Secondary GIE (ONNX gaze model) never attaches tensor-meta (buffer always NULL)

• Hardware Platform (Jetson)
• DeepStream Version 7.1
• JetPack Version (6.2)
• Issue Type(Question)

Hi everyone,

I’m building a DeepStream Python pipeline based on the multi-input multi-output python sample with an integrated tracker. My goal is to run a ResNet34 gaze-estimation ONNX model model repo as a secondary inference on each face detected by a PeopleNet primary GIE that should output pitch and yaw. The engine builds at runtime, but my pad probe never sees any tensor buffers (always buffer address = 0).

This is the structure of the pipeline

[ uridecodebin ]

[ nvstreammux ] ──► queue1 ──► pgie (PeopleNet, unique-id=1) ──► nvtracker ──► sgie (ResNet34 gaze, unique-id=2) ──► nvstreamdemux ──► [ display bins… ]

SGIE File

[property]
gpu-id=0
batch-size=1
network-type=1
network-mode=0
onnx-file=/opt/nvidia/deepstream/deepstream-7.1/models/gaze-estimation/resnet34_gaze.onnx

process-mode=2
gie-unique-id=2
operate-on-gie-id=1
operate-on-class-ids=2

output-tensor-meta=1

Here is my probe

def sgie_src_pad_buffer_probe(pad, info, u_data):
    #print("[DBG] → ENTER SGIE probe")
    gst_buffer = info.get_buffer()
    if not gst_buffer:
        #print("[DBG] no GstBuffer!") 
        return Gst.PadProbeReturn.OK

    # 1) get batch metadata
    batch_meta = pyds.gst_buffer_get_nvds_batch_meta(hash(gst_buffer))
    """if not batch_meta:
        print("[DBG] no batch_meta!")  """
    l_frame = batch_meta.frame_meta_list
    """if not l_frame:
        print("[DBG] no frames in this batch!")  # <-- (D)"""


    # 2) for each frame
    while l_frame:
        frame_meta = pyds.NvDsFrameMeta.cast(l_frame.data)

        #print(f"[DBG] frame #{frame_meta.frame_num} has {frame_meta.num_obj_meta} objs")

        # 3) walk all object metas (e.g. faces) in this frame
        l_obj = frame_meta.obj_meta_list
        while l_obj:
            obj_meta = pyds.NvDsObjectMeta.cast(l_obj.data)

            count = 0
            u = obj_meta.obj_user_meta_list
            while u:
                count += 1
                u = u.next
            #print(f"[DBG]   obj_id={obj_meta.object_id} class={obj_meta.class_id} has {count} user_meta entries")  # <-- (F)
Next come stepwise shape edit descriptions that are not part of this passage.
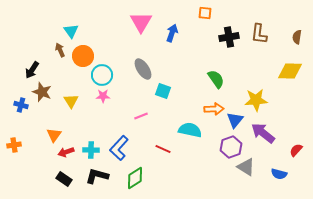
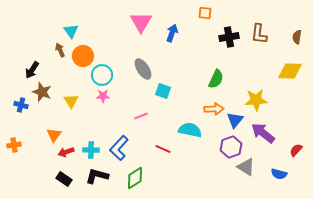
green semicircle: rotated 60 degrees clockwise
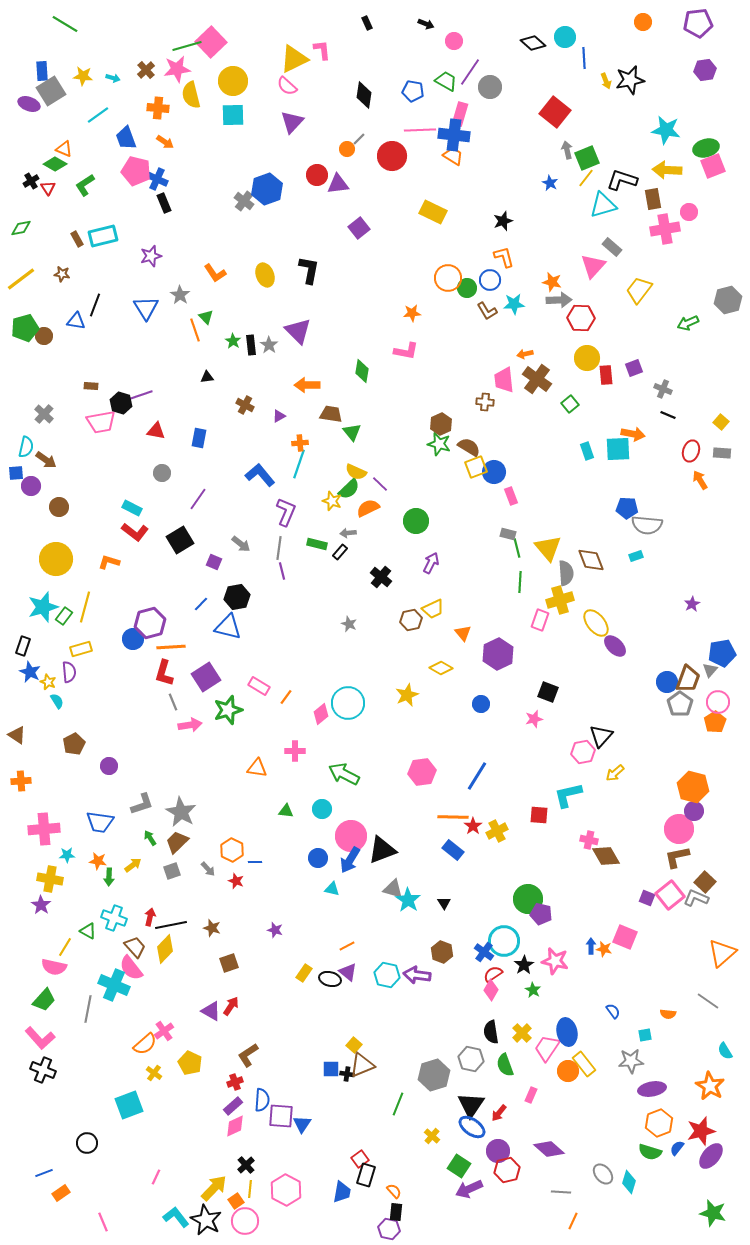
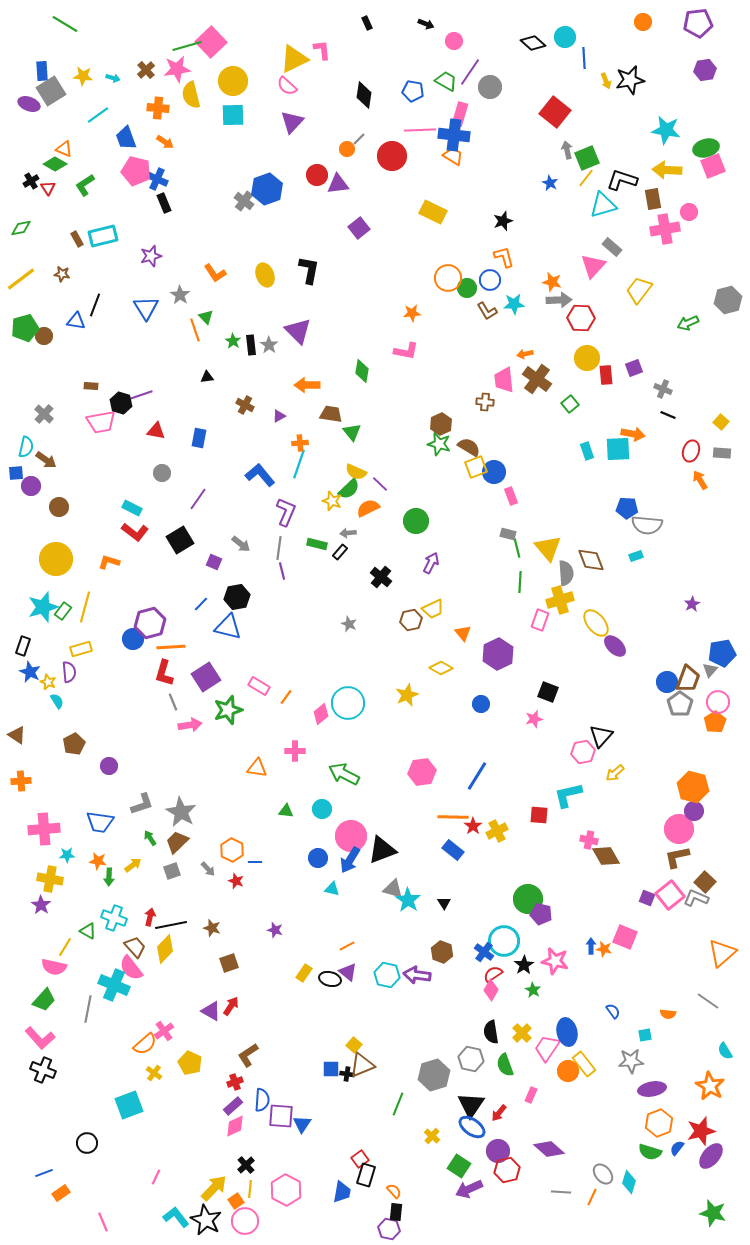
green rectangle at (64, 616): moved 1 px left, 5 px up
orange line at (573, 1221): moved 19 px right, 24 px up
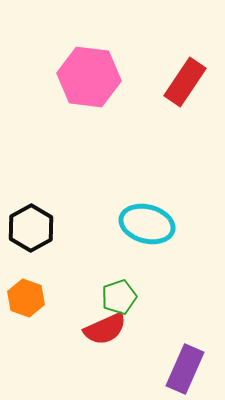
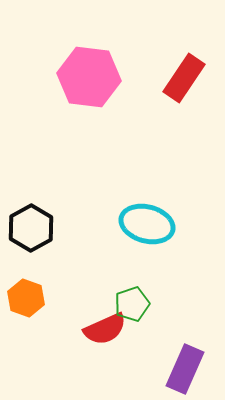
red rectangle: moved 1 px left, 4 px up
green pentagon: moved 13 px right, 7 px down
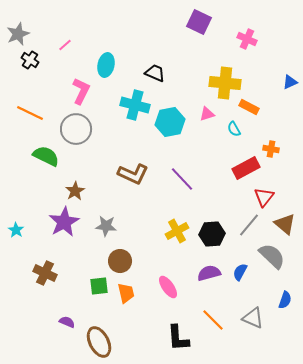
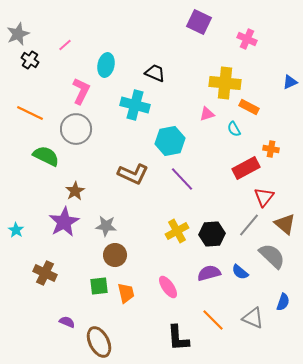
cyan hexagon at (170, 122): moved 19 px down
brown circle at (120, 261): moved 5 px left, 6 px up
blue semicircle at (240, 272): rotated 78 degrees counterclockwise
blue semicircle at (285, 300): moved 2 px left, 2 px down
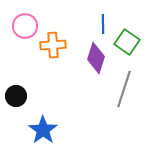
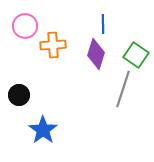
green square: moved 9 px right, 13 px down
purple diamond: moved 4 px up
gray line: moved 1 px left
black circle: moved 3 px right, 1 px up
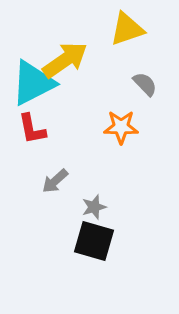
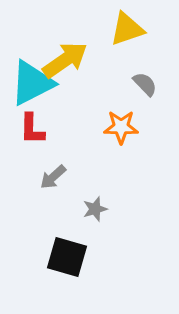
cyan triangle: moved 1 px left
red L-shape: rotated 12 degrees clockwise
gray arrow: moved 2 px left, 4 px up
gray star: moved 1 px right, 2 px down
black square: moved 27 px left, 16 px down
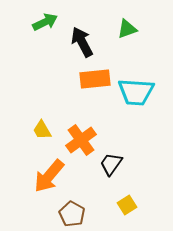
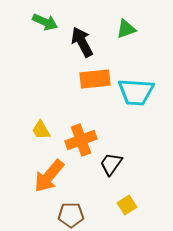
green arrow: rotated 50 degrees clockwise
green triangle: moved 1 px left
yellow trapezoid: moved 1 px left
orange cross: rotated 16 degrees clockwise
brown pentagon: moved 1 px left, 1 px down; rotated 30 degrees counterclockwise
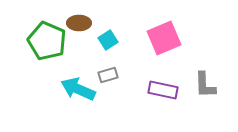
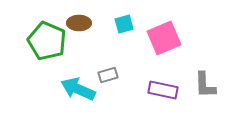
cyan square: moved 16 px right, 16 px up; rotated 18 degrees clockwise
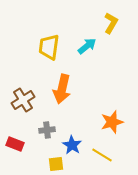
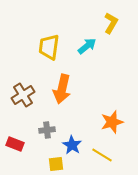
brown cross: moved 5 px up
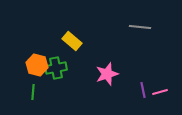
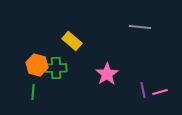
green cross: rotated 10 degrees clockwise
pink star: rotated 15 degrees counterclockwise
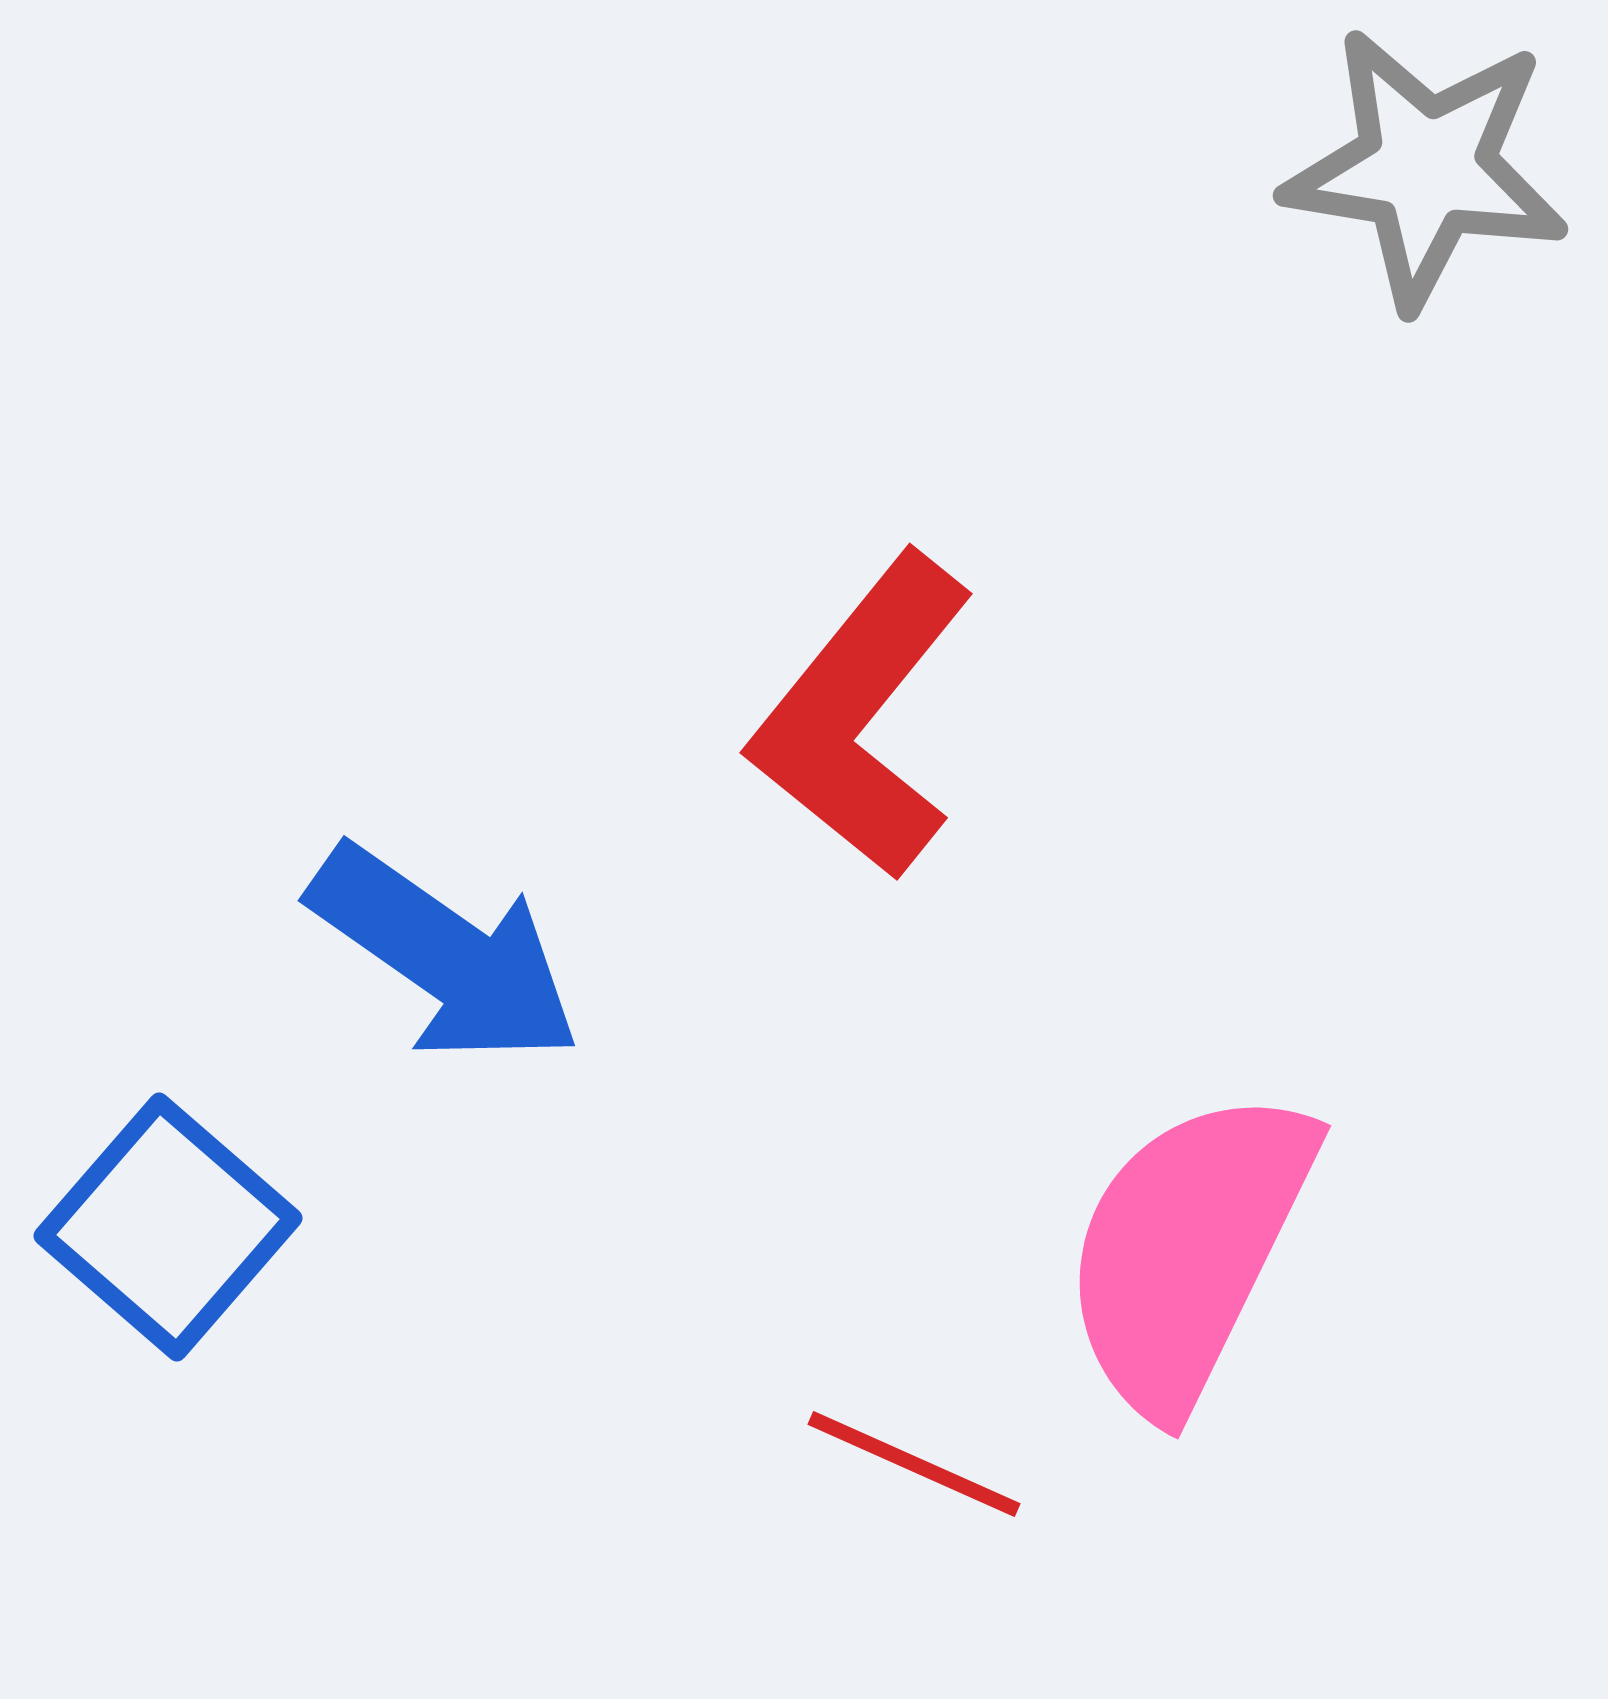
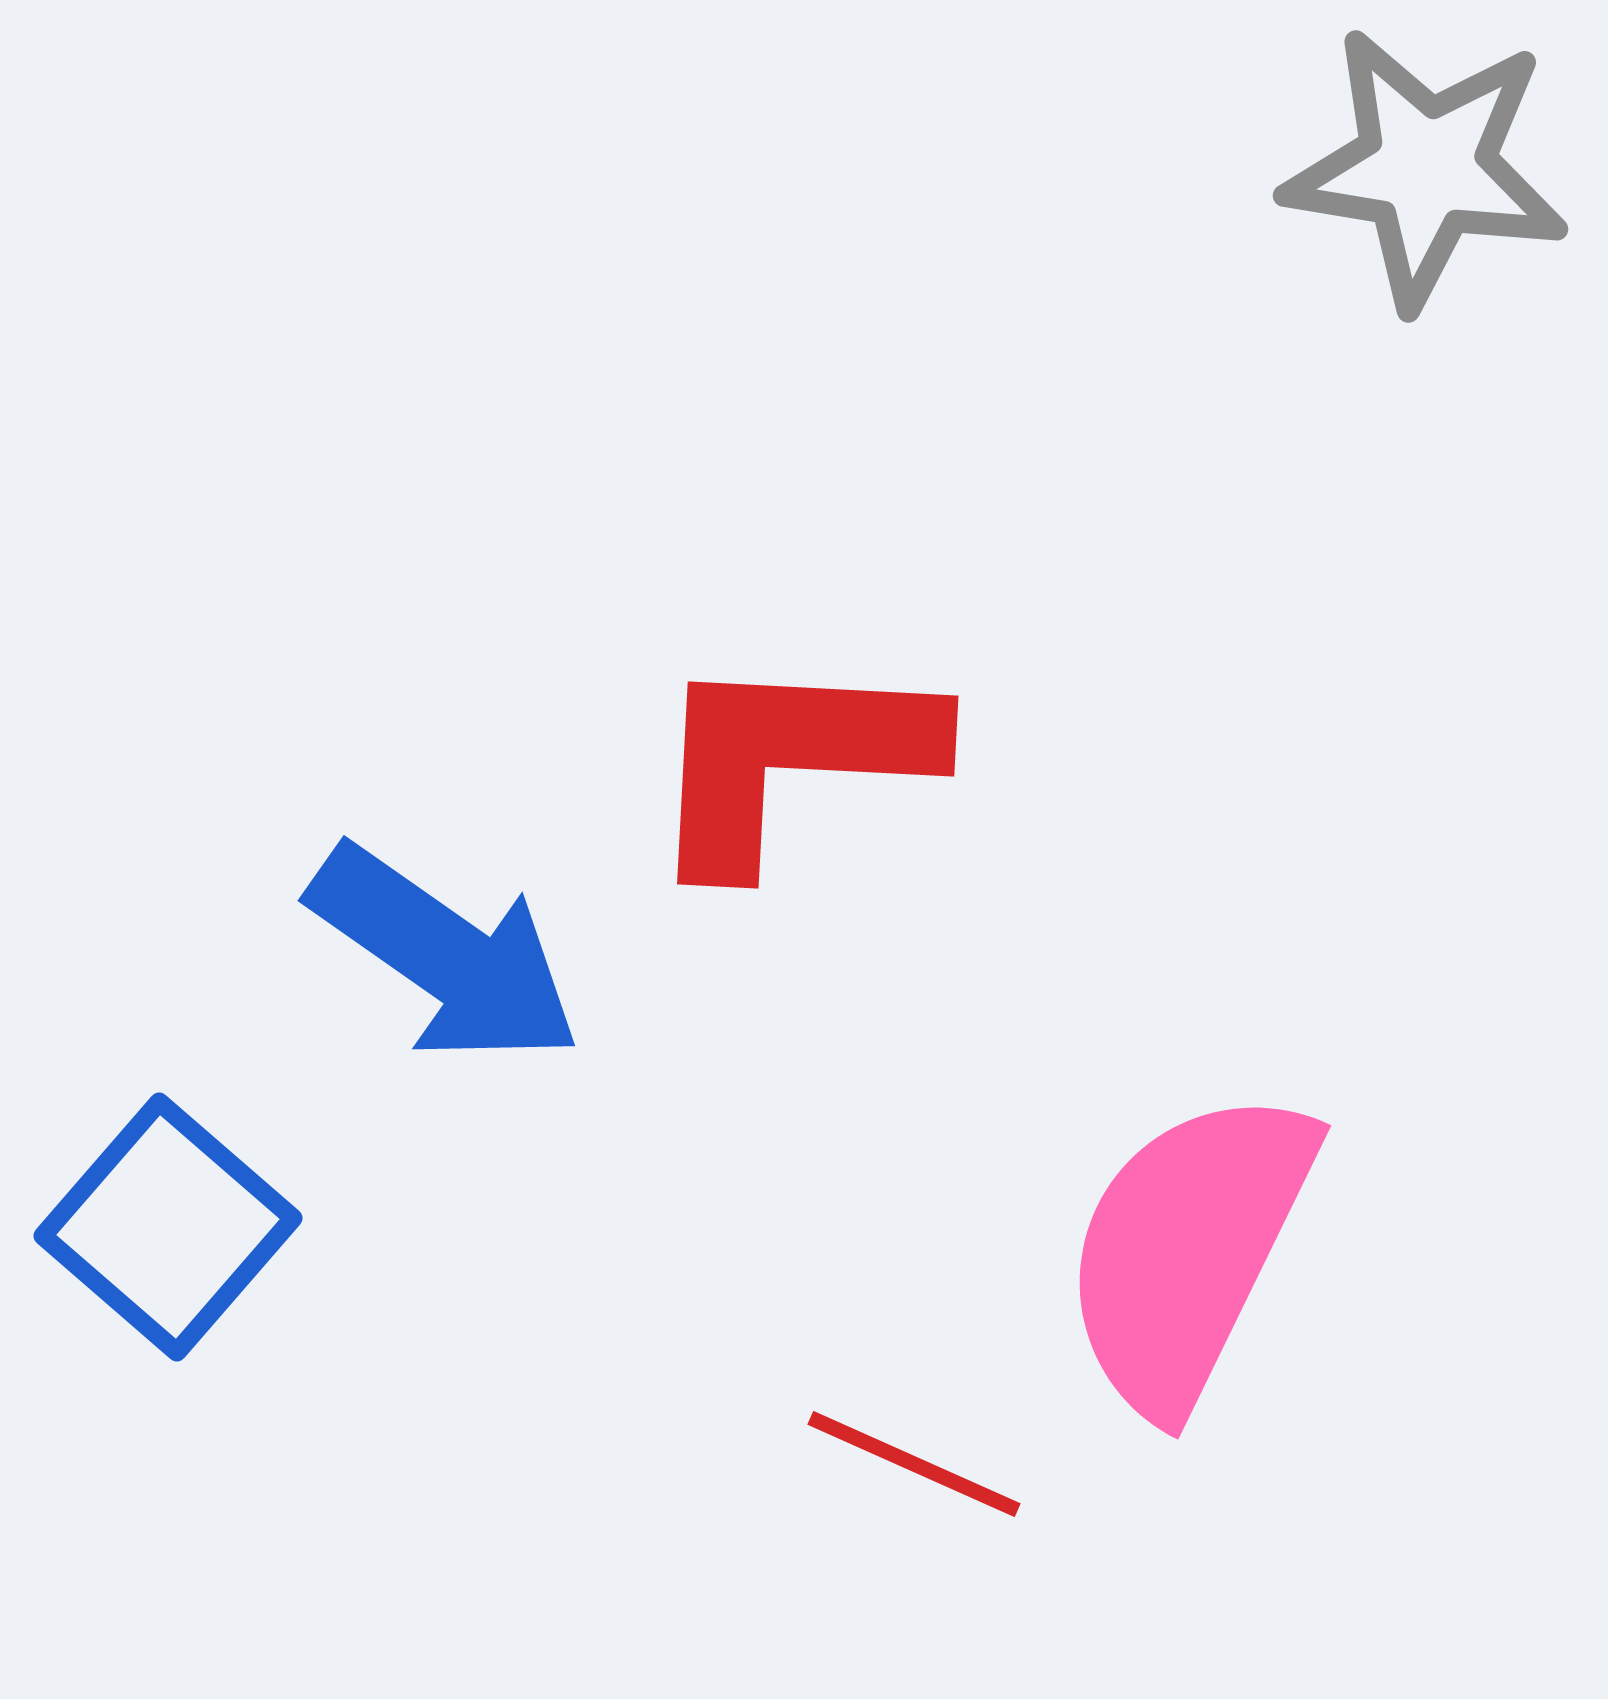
red L-shape: moved 72 px left, 43 px down; rotated 54 degrees clockwise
            # only process faces
            if obj_meta.class_id == PGIE_CLASS_ID_FACE:
                # 4) each object has its own user_meta_list
                l_user = obj_meta.obj_user_meta_list
                # index 0 will be pitch, 1 will be yaw
                tensor_idx = 0

                while l_user:
                    user_meta = pyds.NvDsUserMeta.cast(l_user.data)
                    #print(f"[DBG] user_meta_type={user_meta.base_meta.meta_type}")
                    # here i changed to nvdsinfer
                    if user_meta.base_meta.meta_type == pyds.NvDsMetaType.NVDSINFER_TENSOR_OUTPUT_META:
                        infer_meta = pyds.NvDsInferTensorMeta.cast(user_meta.user_meta_data)
                        #print(f"[DBG] num_output_layers={infer_meta.num_output_layers}")

                        #print(range(infer_meta.num_output_layers))

                        for layer_idx in range(infer_meta.num_output_layers):
                            #print(f"[DBG] layer_idx={layer_idx}")
                            layer_info = infer_meta.output_layers_info(layer_idx)

                            #print(layer_info)

                            # pick up dims (older binding uses layer_info.dims)
                            dims_obj = getattr(layer_info, "inferDims", None) or layer_info.dims
                            #print(f"[DBG] dims_obj.numDims={dims_obj.numDims}, dims={tuple(dims_obj.d[i] for i in range(dims_obj.numDims))}")

                            raw_buf = pyds.get_ptr(layer_info.buffer)
                            #print(f"[DBG] layer_info.buffer address = {raw_buf}")

                            if raw_buf == 0:
                                #print("[DBG] buffer was NULL, skipping decode")
                                continue
                            #print(dims_obj.d[0], dims_obj.d[1], dims_obj.d[2], dims_obj.d[3])

                            nd = dims_obj.numDims
                            shape = tuple(int(dims_obj.d[i]) for i in range(nd))

                            # total floats in this tensor
                            nelems = 1
                            for s in shape:
                                nelems *= s

                            # pull out the integer pointer
                            addr = pyds.get_ptr(layer_info.buffer)
                            if addr == 0:
                                # engine didn’t attach this tensor
                                continue

                            # build a ctypes array from that integer address
                            buffer_type = c_float * nelems
                            float_array = buffer_type.from_address(addr)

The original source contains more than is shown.